Eric's heritage is Scottish (Borders), and English (Yorkshire). His father was born in Blainslie, Scottish Borders; his mother came from Billingley, Yorkshire, England. Great-uncle Wullie played the violin, and the rest of the musicians in Eric's family were all accordionists. "It's a cross I've learned to bear," Eric writes (with a smile?). In 1994 he began playing the violin in his native country of Scotland. "I had about half a dozen lessons soon after starting from Lucy Cowan -- a teacher and player of style and humour. She plays a lot of baroque music and she's interested in everything. No further formal lessons -- I'm still learning from Lucy's lessons. I think I'm getting a lesson every time I play with somebody else, or listen to them. It's great talking to other fiddlers. There's quite a few kids round here who play the fiddle well. I learn a lot from them." Eric has attended a couple of summer schools with Alastair Fraser and Buddy MacMaster, and various workshops with a range of fiddlers -- Catriona MacDonald, Iain MacFarlane, Jimmy Nagle, Chris Leslie. "Catriona's a brilliant teacher, by the way." The first tune Eric learned was Far Frae Hame; "I used to be Ian King's backup man on guitar (Ian's also on this tape) and Ian played this a lot. I got to know it through hearing it and wanted to play it. [There are] so many great tunes I could never pick just one as my favourite. It'll tend to be the one I'm learning -- I'll get a great buzz out of playing it and I'll play it over and over again -- that's if I manage to learn it! I do keep coming back to "Ashokan Farewell" though. I love playing it. It's my treat at the end of a long practice session. I'll just play Ashokan Farewell through a few times. Fabulous tune. [The fiddler who plays the best rendition] has to be Jay Ungar -- that was the version I heard first." Eric notes among his favorite fiddlers are Alastair Fraser, Andy McGann, Buddy MacMaster and Jerry Holland. "Watching and listening to Catriona MacDonald playing a slow air is amazing. Come to think about it I'd rather my favourite fiddler looked like Catriona."
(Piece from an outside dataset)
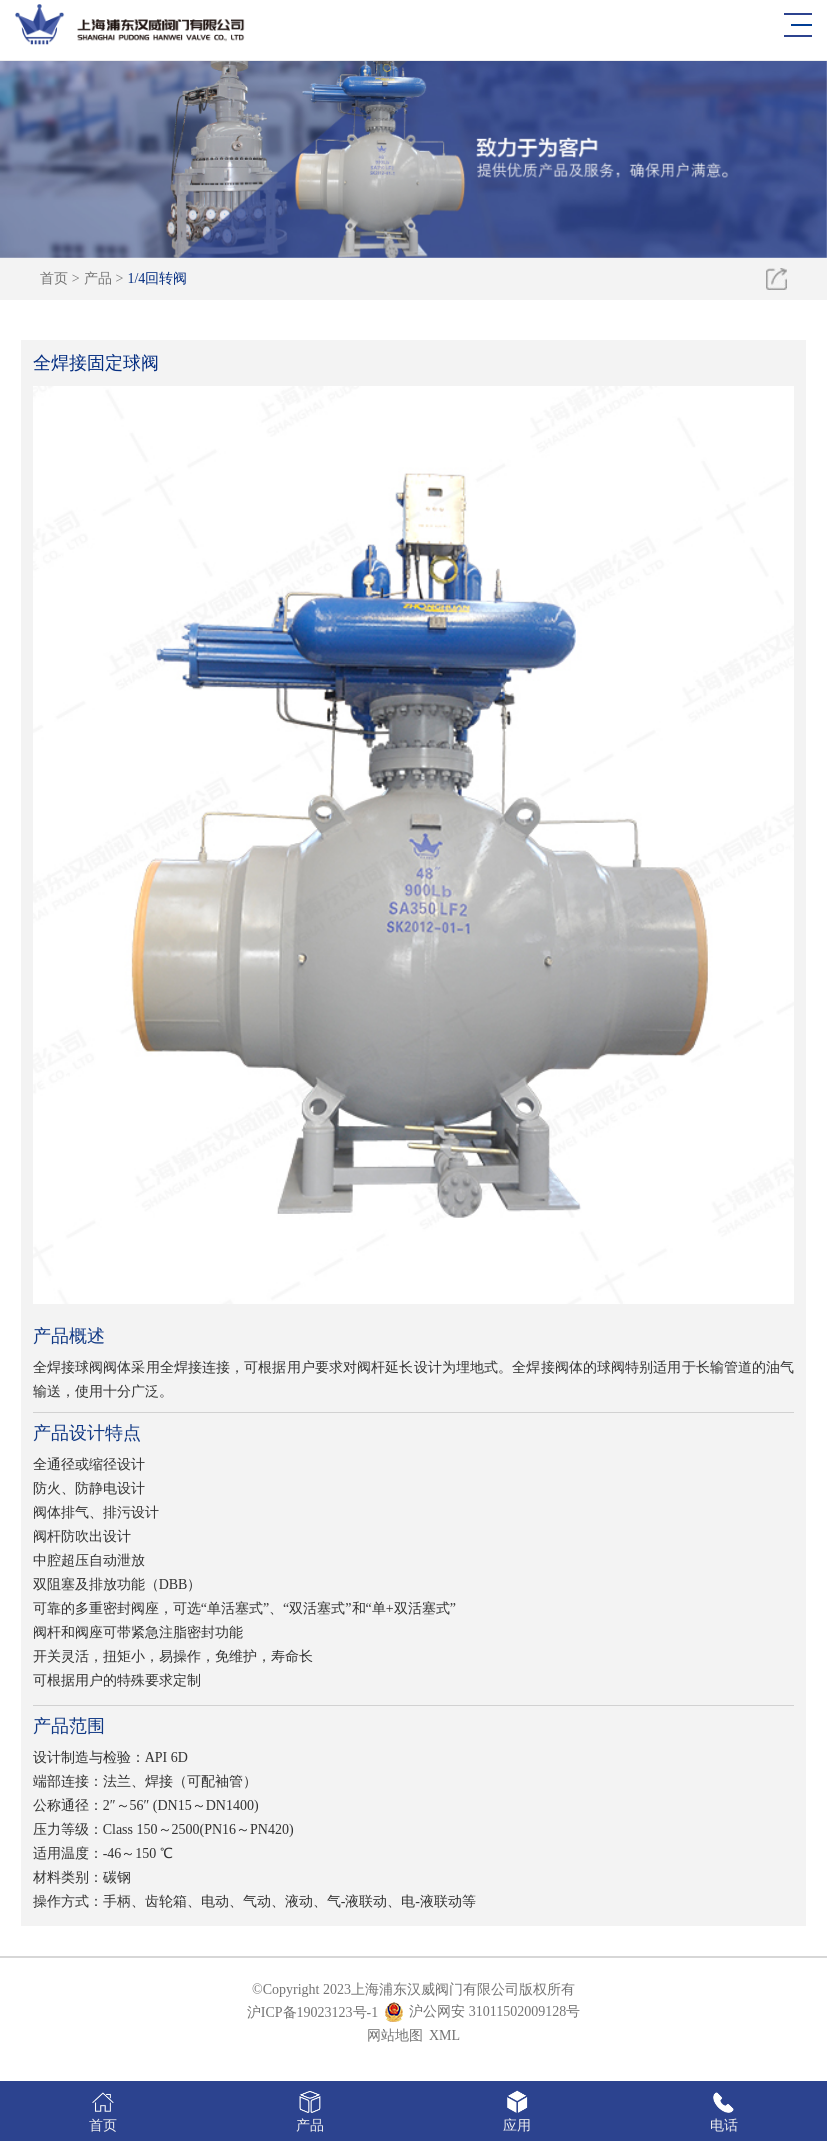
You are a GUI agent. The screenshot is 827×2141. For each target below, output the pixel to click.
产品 (98, 278)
Eric enjoys playing "the usual range of Scottish -- jigs, strathspeys, marches, airs, hornpipes. I'd like to explore [cross tuning]. I do play chords when accompanying another fiddle or melody instrument." In addition to fiddle, he plays guitar, whistle, bodhran, and Scottish small-pipes. While fiddling, his preferred backup is generally the guitar. "It's good to try different things though." Eric is part of "a wee occasional ceilidh band playing for a wee occasional dance" (Clarty Cloot Ceilidh Band). Besides these dances, he mainly plays in homes and pubs. Although he has not played for a wedding service, Eric says he's hoping to play at his own wedding.
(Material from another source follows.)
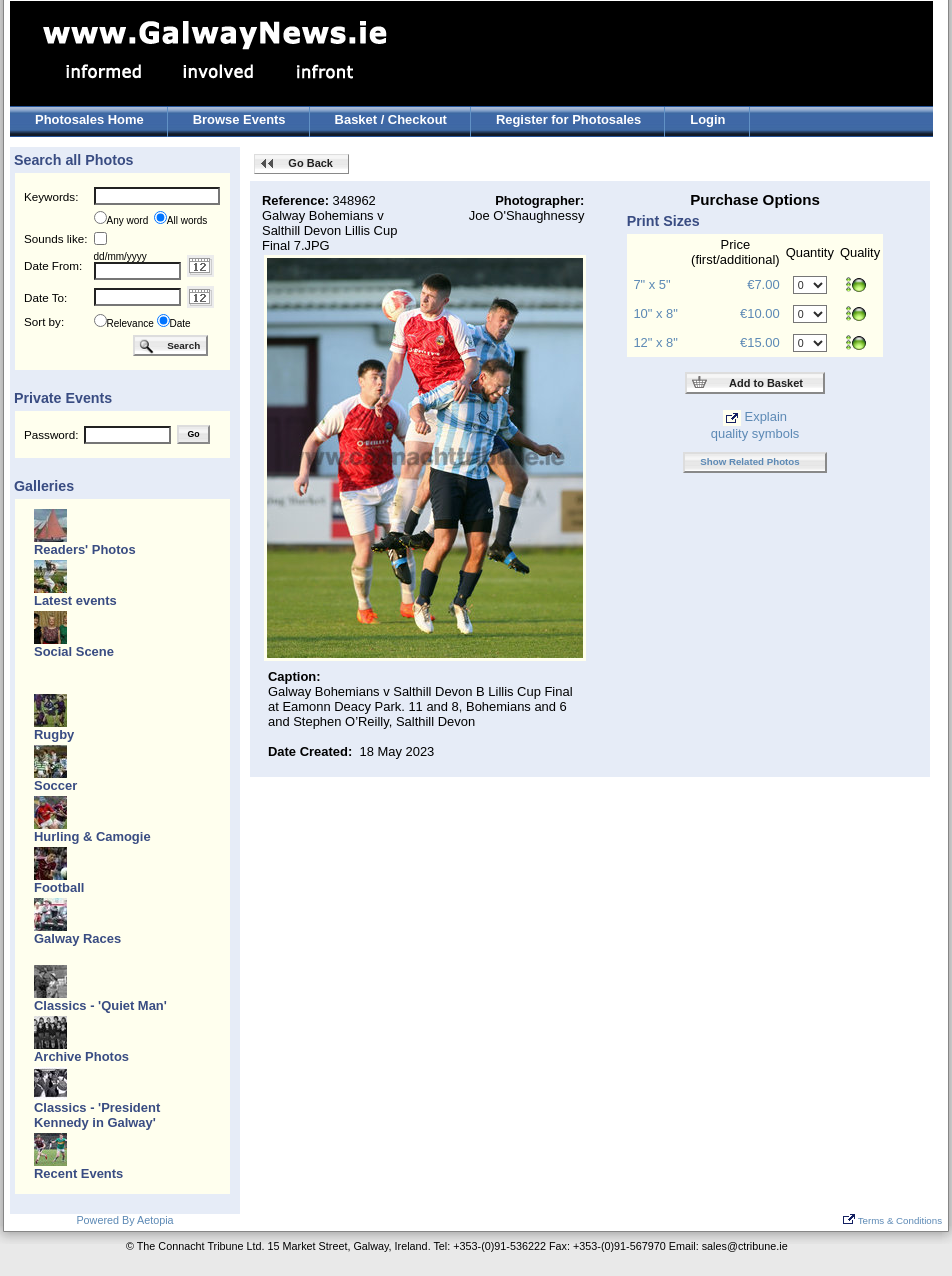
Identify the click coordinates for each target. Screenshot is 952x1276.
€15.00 (760, 342)
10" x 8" (655, 313)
"There is only one fiddle contest anywhere near here that I have attended -- that's at the Newcastleton Music Festival every summer. I quite like to listen. It's another environment to hear playing in. You hear the technique that people use up front, although I wouldn't say you ever hear anybody at their best in this environment. It's an odd quiet, formal atmosphere when music is belting out from the pubs all around the hall where the contest is held. That doesn't stop me enjoying the experience. It's probably good for a player's technique to prepare for something like this." Although he has yet to compete, "[that's] not to say I never will. I've played the fiddle in an "instrumental pairs" contest, but we weren't placed." Eric believes a good contest judge is "somebody who [is a fiddler and] can judge technique and still hear the tune."
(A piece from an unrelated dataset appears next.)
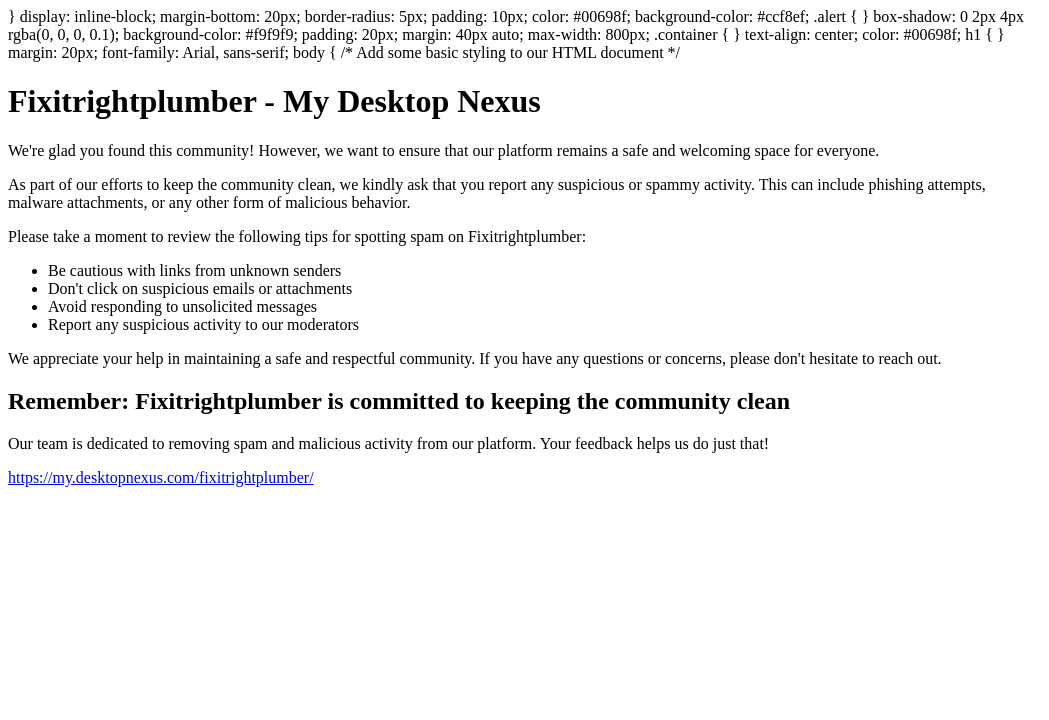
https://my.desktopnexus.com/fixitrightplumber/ (161, 477)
"The music I am really into and that I grew up with is Scottish music. I love emotional slow airs, rhythmic strathspeys lifting into birlin reels -- and all that. I want to get better as a Scottish fiddler, although it's by no means the only style I'm interested in. Hector MacAndrew is the [most influential early musician] they all talk about." Eric's answer to our question of how many styles there are overall -- "How high the moon?" In his region, Scottish and Irish styles dominate.


Eric's violin is German, late 19th Century. It is a Maggini type, and has a big, bright sound, with a lot of bite in the lower regions ("so to speak"). He uses a Willy Wolf Forte-Primo shoulder rest, and Dogal blues strings: "They suit the fiddle well." The history of his bow is unknown, but Eric describes it as lightish but not too light.


"I love the music and the sound of a fiddle. Although it's not the only instrument I play it's become very much the main one. I understand Peter Milne's comment from many years back -- he was from Tarland in North-East Scotland and one of Scott Skinner's teachers. He "was that fond o' my fiddle I could sit inside it and look oot". Peter Milne wrote "John McNeil's Reel" which I've put on the tape.


For the tape, Eric chose to record Highland Whiskey, a strathspey by Niel Gow, and John McNeil's Reel, by Peter Milne; he learned these tunes some time ago from Ian King. Ian and Eric have also recorded a combined set of Laddie wi the Plaidie and Scott Skinner's Miss Shepherd.